The first implementation should be default-off and selected by an explicit env
var such as `GDN_M5_QS_EARLY=1`. It should not change the default `GDN_TC=5`
path until it clears correctness and performance gates.
## Candidate Shape
The low-conflict version moves the QS state-boundary pass earlier in the C=16
M5 chunk loop and stores `gamma_t * QS[t][j]` in `attn_base` before the solve.
The later output section then reuses the predeposited cross-chunk term exactly
as it does today.
This does not yet fuse K and Q in a single MMA instruction. It tests whether
moving QS earlier and tightening the state-boundary scheduling helps without
new global scratch, changed state ownership, or C32 slab duplication. If it is
flat, Phase 11 should be rejected quickly and the next GDN work should be a
larger shared-A/Ai design rather than more local scheduling.
## Non-Goals
- Do not reintroduce C32 slabs.
- Do not add global A/Ai scratch in this phase.
- Do not import vLLM CuteDSL/TMA kernels.
- Do not route decode into chunked GDN; keep `GDN_CHUNK_MIN > 1`.
- Do not change default inference behavior unless gates prove a win.
## Gates
Correctness:
- Build `test-backend-ops` and `llama-completion` on DGX.
- Run default and forced-candidate `GATED_DELTA_NET` CUDA0 gates.

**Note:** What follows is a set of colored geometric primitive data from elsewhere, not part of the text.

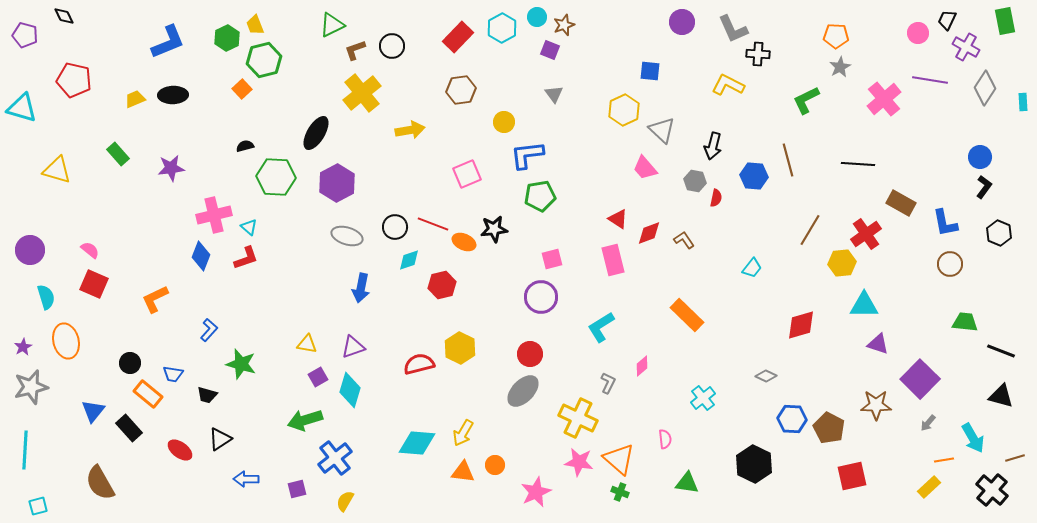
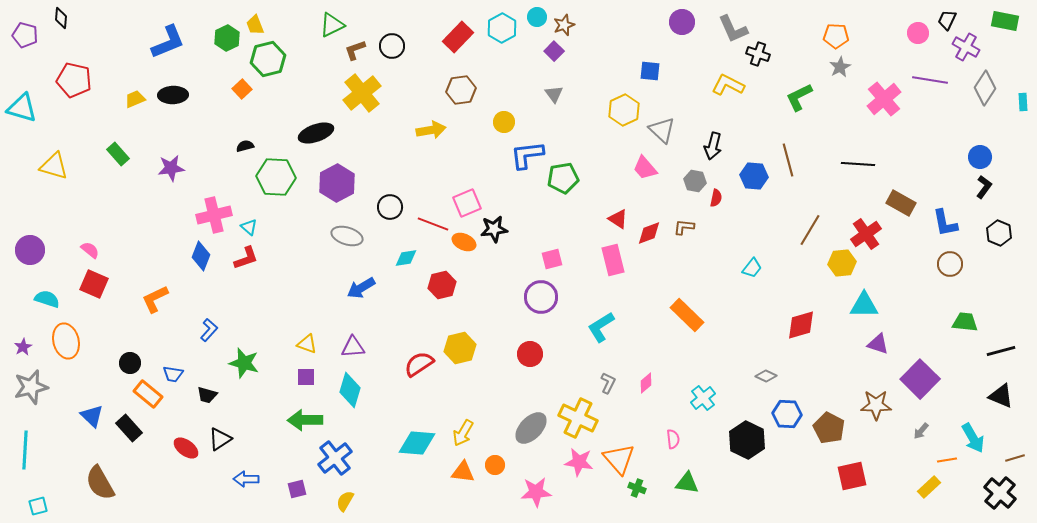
black diamond at (64, 16): moved 3 px left, 2 px down; rotated 30 degrees clockwise
green rectangle at (1005, 21): rotated 68 degrees counterclockwise
purple square at (550, 50): moved 4 px right, 1 px down; rotated 24 degrees clockwise
black cross at (758, 54): rotated 15 degrees clockwise
green hexagon at (264, 60): moved 4 px right, 1 px up
green L-shape at (806, 100): moved 7 px left, 3 px up
yellow arrow at (410, 130): moved 21 px right
black ellipse at (316, 133): rotated 40 degrees clockwise
yellow triangle at (57, 170): moved 3 px left, 4 px up
pink square at (467, 174): moved 29 px down
green pentagon at (540, 196): moved 23 px right, 18 px up
black circle at (395, 227): moved 5 px left, 20 px up
brown L-shape at (684, 240): moved 13 px up; rotated 50 degrees counterclockwise
cyan diamond at (409, 260): moved 3 px left, 2 px up; rotated 10 degrees clockwise
blue arrow at (361, 288): rotated 48 degrees clockwise
cyan semicircle at (46, 297): moved 1 px right, 2 px down; rotated 55 degrees counterclockwise
yellow triangle at (307, 344): rotated 10 degrees clockwise
purple triangle at (353, 347): rotated 15 degrees clockwise
yellow hexagon at (460, 348): rotated 20 degrees clockwise
black line at (1001, 351): rotated 36 degrees counterclockwise
green star at (241, 364): moved 3 px right, 1 px up
red semicircle at (419, 364): rotated 20 degrees counterclockwise
pink diamond at (642, 366): moved 4 px right, 17 px down
purple square at (318, 377): moved 12 px left; rotated 30 degrees clockwise
gray ellipse at (523, 391): moved 8 px right, 37 px down
black triangle at (1001, 396): rotated 8 degrees clockwise
blue triangle at (93, 411): moved 1 px left, 5 px down; rotated 25 degrees counterclockwise
blue hexagon at (792, 419): moved 5 px left, 5 px up
green arrow at (305, 420): rotated 16 degrees clockwise
gray arrow at (928, 423): moved 7 px left, 8 px down
pink semicircle at (665, 439): moved 8 px right
red ellipse at (180, 450): moved 6 px right, 2 px up
orange triangle at (619, 459): rotated 8 degrees clockwise
orange line at (944, 460): moved 3 px right
black hexagon at (754, 464): moved 7 px left, 24 px up
black cross at (992, 490): moved 8 px right, 3 px down
pink star at (536, 492): rotated 20 degrees clockwise
green cross at (620, 492): moved 17 px right, 4 px up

- Run canonical MoE and dense greedy md5 gates:
- MoE: `8cb0ce23777bf55f92f63d0292c756b0`.
- Dense: `5951a5b4d624ce891e22ab5fca9bc439`.
- If md5 changes, stop and run the existing KL gate before any performance
claim.
Performance:
- Compare against current M5 with `GDN_TC=5 GDN_CHUNK_MIN=64`.

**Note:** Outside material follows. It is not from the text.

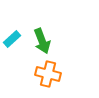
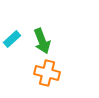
orange cross: moved 1 px left, 1 px up
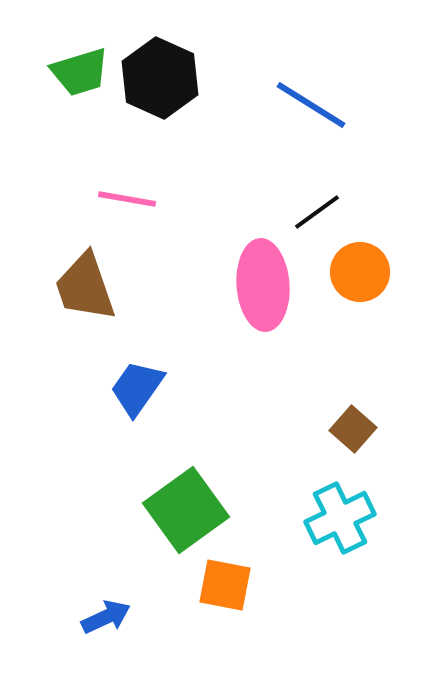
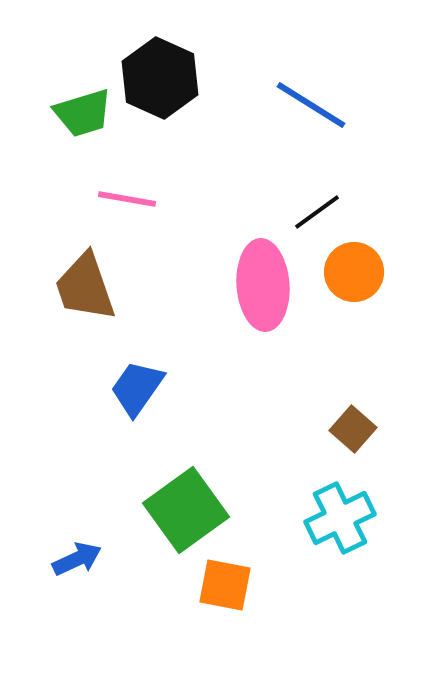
green trapezoid: moved 3 px right, 41 px down
orange circle: moved 6 px left
blue arrow: moved 29 px left, 58 px up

- Run MoE and dense `llama-batched-bench` at `npp=512,2048`, `ntg=4`,
`npl=32`.
- Reject if either model regresses outside noise or if the GDN bucket does not
improve in a profile-gated follow-up.
## Decision Rule
Accept only if the candidate is md5/KL-safe and improves end-to-end S_PP. If it
is flat or slower, record it as rejected and move to a larger shared-A/Ai
blocked-solve design, likely requiring a separate scratch/precompute phase.